Collected data
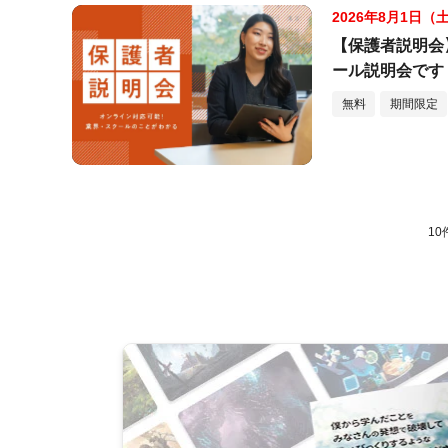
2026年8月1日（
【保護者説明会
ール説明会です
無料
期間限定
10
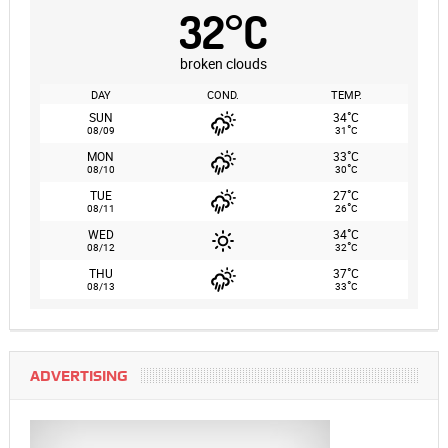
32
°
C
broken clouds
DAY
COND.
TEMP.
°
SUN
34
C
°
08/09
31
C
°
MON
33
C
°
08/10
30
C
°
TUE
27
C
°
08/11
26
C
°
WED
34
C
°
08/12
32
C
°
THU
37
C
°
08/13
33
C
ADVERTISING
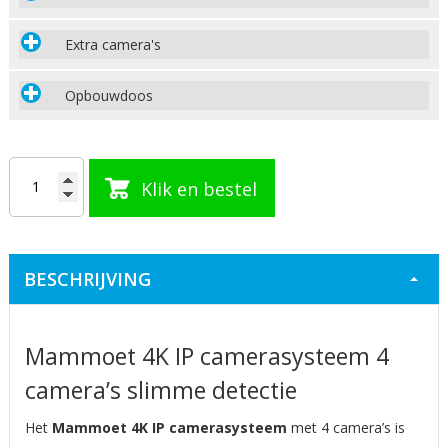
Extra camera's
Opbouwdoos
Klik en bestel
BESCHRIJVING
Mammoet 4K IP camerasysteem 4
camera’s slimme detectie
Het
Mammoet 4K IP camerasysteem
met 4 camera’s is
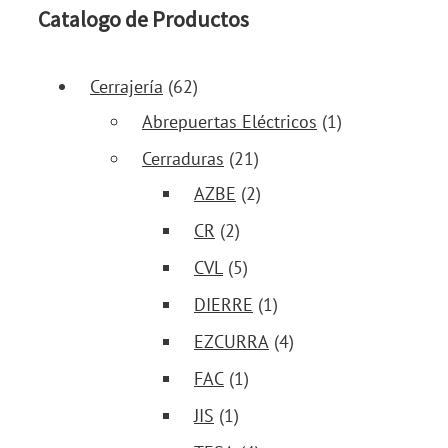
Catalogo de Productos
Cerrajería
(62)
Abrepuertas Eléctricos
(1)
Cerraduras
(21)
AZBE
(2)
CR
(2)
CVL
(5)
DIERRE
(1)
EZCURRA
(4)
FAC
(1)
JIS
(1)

### WORK INSTRUCTION
Restate every line above exactly, omitting images.

### EXERCISE RESPONSE
2026年8月1日（
【保護者説明会
ール説明会です
無料
期間限定
10
32
°
C
broken clouds
DAY
COND.
TEMP.
°
SUN
34
C
°
08/09
31
C
°
MON
33
C
°
08/10
30
C
°
TUE
27
C
°
08/11
26
C
°
WED
34
C
°
08/12
32
C
°
THU
37
C
°
08/13
33
C
ADVERTISING
Extra camera's
Opbouwdoos
Klik en bestel
BESCHRIJVING
Mammoet 4K IP camerasysteem 4
camera’s slimme detectie
Het
Mammoet 4K IP camerasysteem
met 4 camera’s is
Catalogo de Productos
Cerrajería
(62)
Abrepuertas Eléctricos
(1)
Cerraduras
(21)
AZBE
(2)
CR
(2)
CVL
(5)
DIERRE
(1)
EZCURRA
(4)
FAC
(1)
JIS
(1)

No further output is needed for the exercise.